Créer un business en ligne depuis la Syrie est possible en principe, mais le projet doit être abordé comme une véritable activité d’entreprise, et non comme une simple présence sur internet. Pour un investisseur étranger, le cadre syrien prévoit désormais des possibilités d’investissement et, dans certains cas, la détention intégrale d’un projet. Cette ouverture reste toutefois liée à l’obtention des licences nécessaires, au respect des règles fiscales et aux contrôles bancaires ou sectoriels applicables.

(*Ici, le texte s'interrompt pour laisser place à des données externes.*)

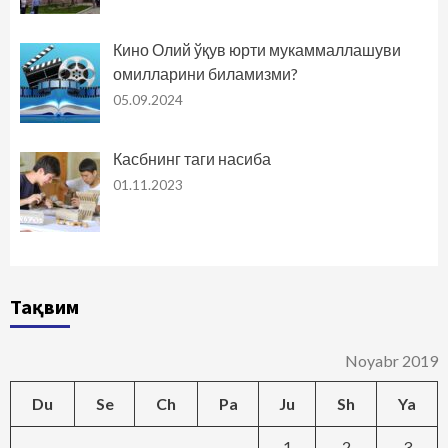
Кино Олий ўқув юрти мукаммаллашуви
омилларини биламизми?
05.09.2024
Касбнинг таги насиба
01.11.2023
Тақвим
Noyabr 2019
Du
Se
Ch
Pa
Ju
Sh
Ya
1
2
3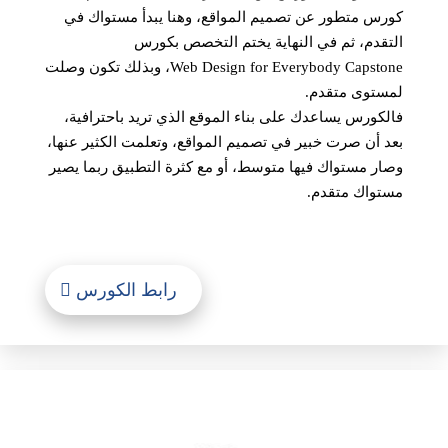
كورس متطور عن تصميم المواقع، وهنا يبدأ مستواك في
التقدم، ثم في النهاية يختم التخصص بكورس
Web Design for Everybody Capstone، وبذلك تكون وصلت
لمستوى متقدم.
فالكورس يساعدك على بناء الموقع الذي تريد باحترافية،
بعد أن صرت خبير في تصميم المواقع، وتعلمت الكثير عنها،
وصار مستواك فيها متوسط، أو مع كثرة التطبيق ربما يصير
مستواك متقدم.
رابط الكورس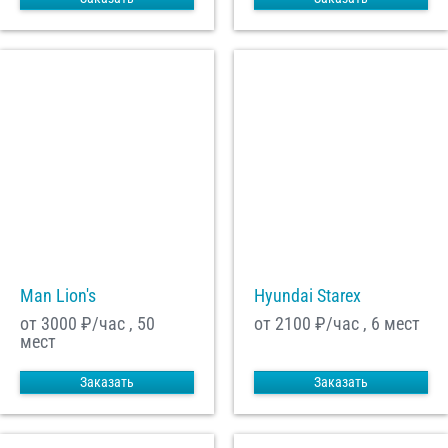
Man Lion's
Hyundai Starex
от 3000
₽/час , 50
от 2100
₽/час , 6 мест
мест
Заказать
Заказать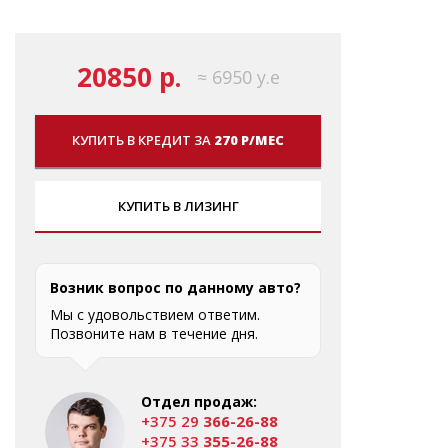
20850 р.
≈ 6950 у.е
КУПИТЬ В КРЕДИТ ЗА
270 Р/МЕС
КУПИТЬ В ЛИЗИНГ
Возник вопрос по данному авто?
Мы с удовольствием ответим.
Позвоните нам в течение дня.
Отдел продаж:
+375 29
366-26-88
+375 33
355-26-88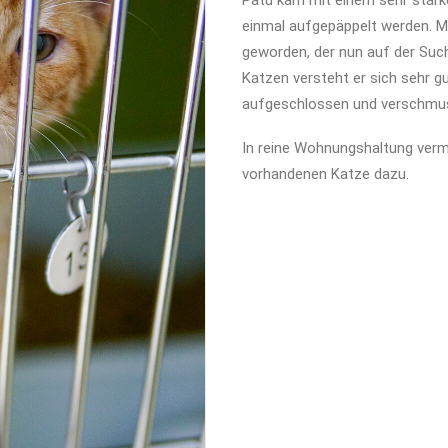
Patu kam mit einem sehr star
einmal aufgepäppelt werden. Mitt
geworden, der nun auf der Suc
Katzen versteht er sich sehr 
aufgeschlossen und verschmu
In reine Wohnungshaltung vermi
vorhandenen Katze dazu.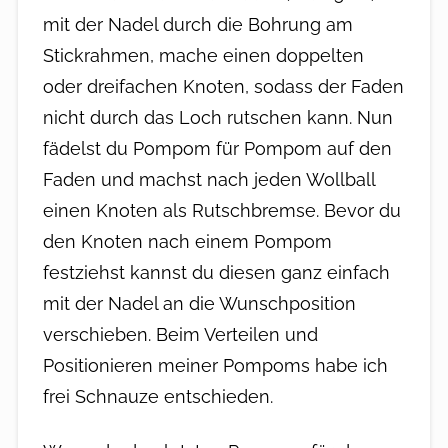
mit der Nadel durch die Bohrung am
Stickrahmen, mache einen doppelten
oder dreifachen Knoten, sodass der Faden
nicht durch das Loch rutschen kann. Nun
fädelst du Pompom für Pompom auf den
Faden und machst nach jeden Wollball
einen Knoten als Rutschbremse. Bevor du
den Knoten nach einem Pompom
festziehst kannst du diesen ganz einfach
mit der Nadel an die Wunschposition
verschieben. Beim Verteilen und
Positionieren meiner Pompoms habe ich
frei Schnauze entschieden.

La première question consiste donc à distinguer la faisabilité générale du projet de ses conditions concrètes de mise en place. Il faut choisir une forme juridique adaptée, identifier l’administration chargée de l’immatriculation, vérifier les autorisations propres à l’activité et ne pas partir d’un montant de capital ou d’un délai supposé sans confirmation officielle. Les règles évoluent, notamment avec les réformes annoncées en matière d’investissement et de fiscalité.

Ce guide vous donne des repères pratiques pour évaluer votre projet : possibilité de créer ou détenir une entreprise en tant qu’étranger, principales formes juridiques, incertitudes sur le capital minimum, administration compétente, suivi des démarches et restrictions de propriété. L’objectif n’est pas de promettre une création automatique, mais de vous aider à structurer vos vérifications avant de vous engager.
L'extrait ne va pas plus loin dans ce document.